The Jakarta Post
Resource-rich East Kalimantan, Riau and Riau Islands are among Indonesia's most competitive and investor-friendly provinces, thanks to their rapid progress in infrastructure building and improvements in institutional bureaucracy, a report says.
However, the three provinces were the only ones outside of the seven provinces of Java and Bali, to secure a place in the top-10 ranking in the Competitiveness Index report jointly prepared by the National University of Singapore (NUS) and the Indonesian Employers' Association (Apindo).
The report measures the competitiveness of all 33 Indonesian provinces based on four variables: macroeconomic stability, institutional planning, business and labor environment, and infrastructure building.

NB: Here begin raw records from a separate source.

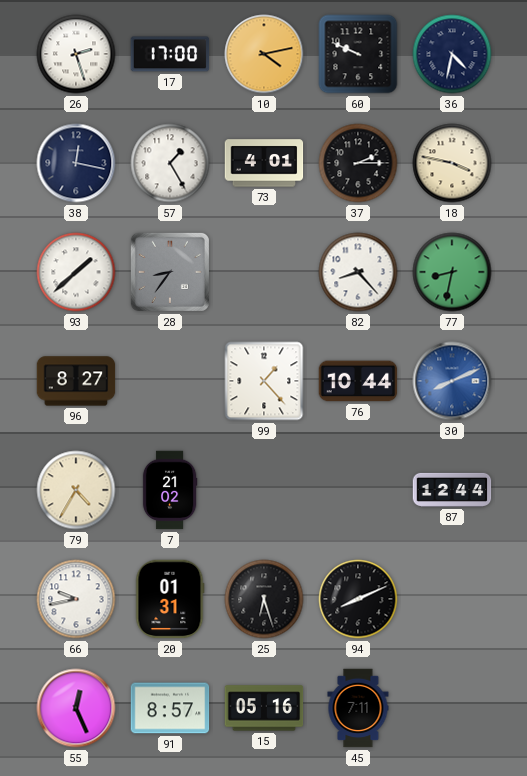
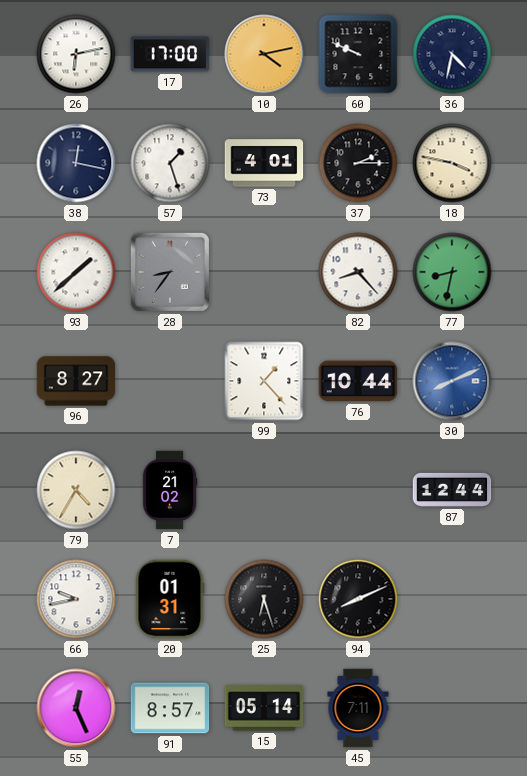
26: 2:27 -> 6:13
57: 1:25 -> 1:27
15: 05:16 -> 05:14
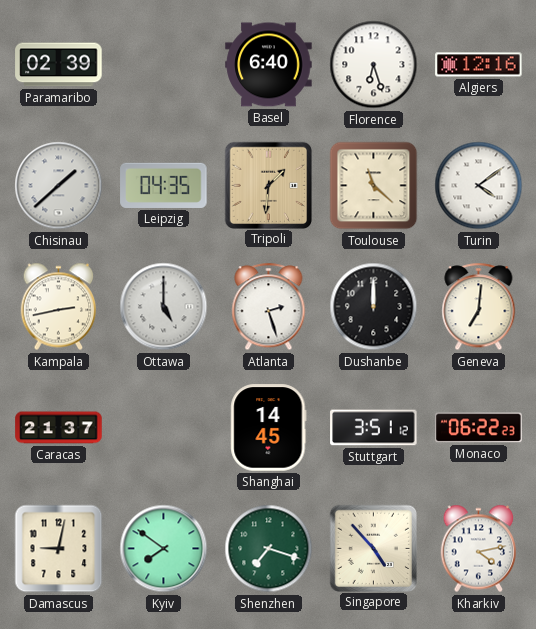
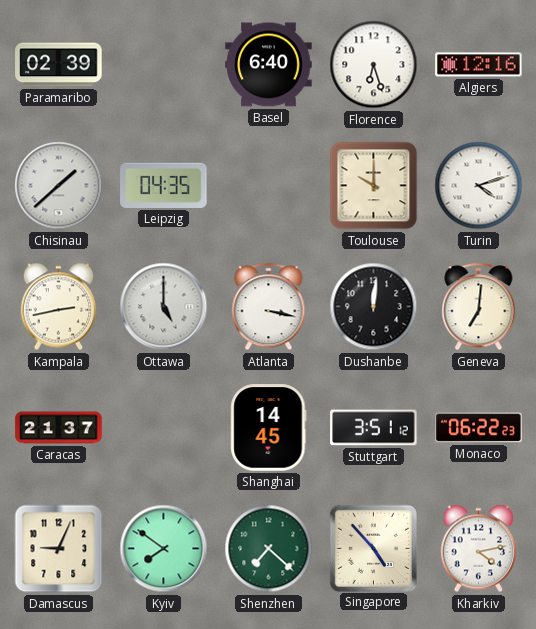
Tripoli: 1:31 -> none
Toulouse: 11:22 -> 10:00
Turin: 4:09 -> 4:12
Atlanta: 2:27 -> 3:17
Dushanbe: 12:00 -> 12:01
Damascus: 9:02 -> 9:04
Shenzhen: 7:18 -> 7:22
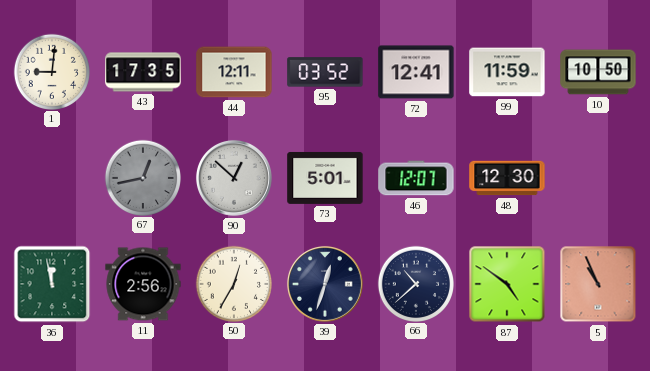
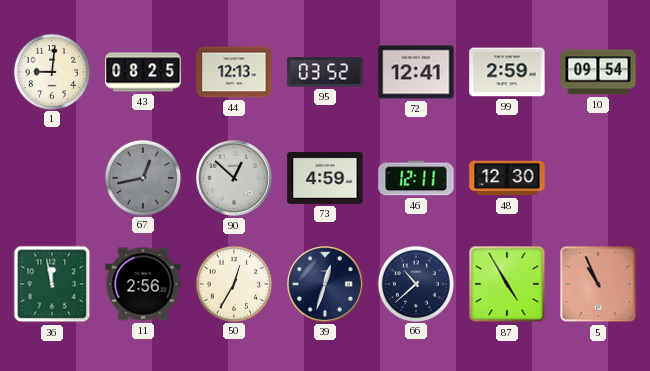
43: 17:35 -> 08:25
44: 12:11 -> 12:13
99: 11:59 -> 2:59
10: 10:50 -> 09:54
73: 5:01 -> 4:59
46: 12:07 -> 12:11
87: 4:51 -> 4:55
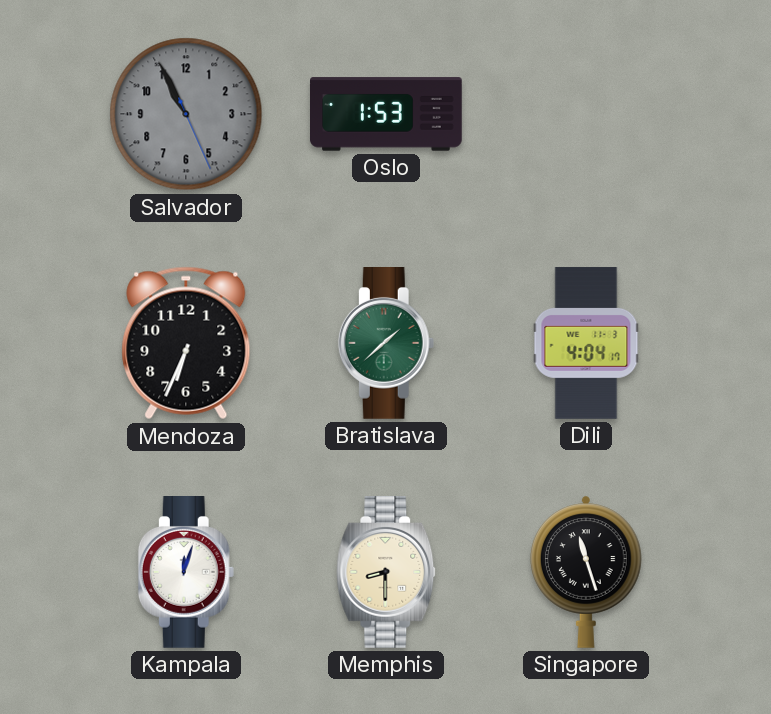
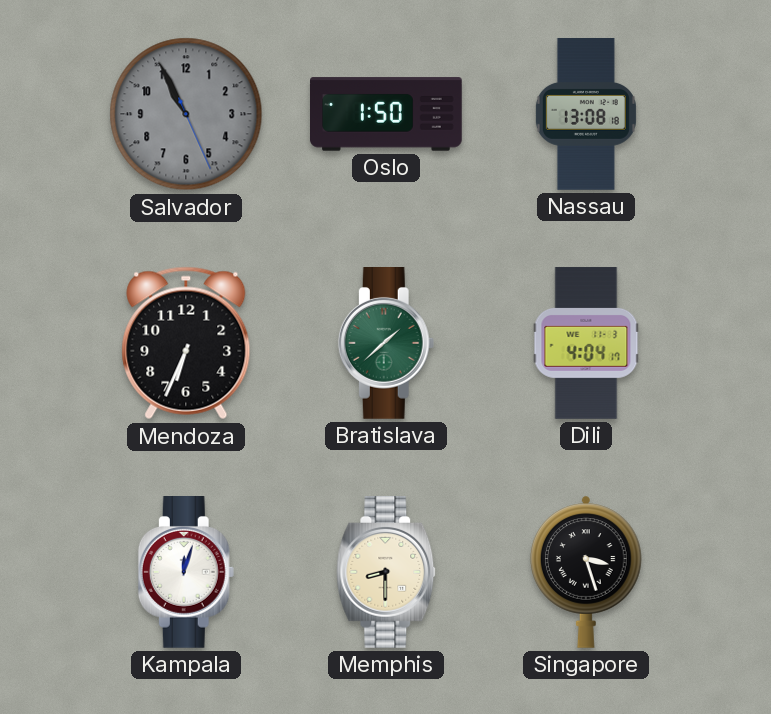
Oslo: 1:53 -> 1:50
Nassau: none -> 13:08
Singapore: 11:27 -> 3:27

The competitiveness score for East Kalimantan (third in the ranking) surpassed those of densely populated West Java and Central Java, while Riau Islands (eighth) stood one level above major tourist destination Bali.
Meanwhile, Riau was placed 10th in the ranking in which the country's capital, Jakarta, stood atop.
Apindo chairman Sofjan Wanandi said that the report's release was timely as regional leaders now had a bigger role to play in the economy since they had gained a degree of independence from the central government under the Regional Autonomy Law.
'In this regional autonomy era, the [best] way to build an economy is by paying heed to development at the regional level,' he said in his keynote speech during the report's release on Tuesday.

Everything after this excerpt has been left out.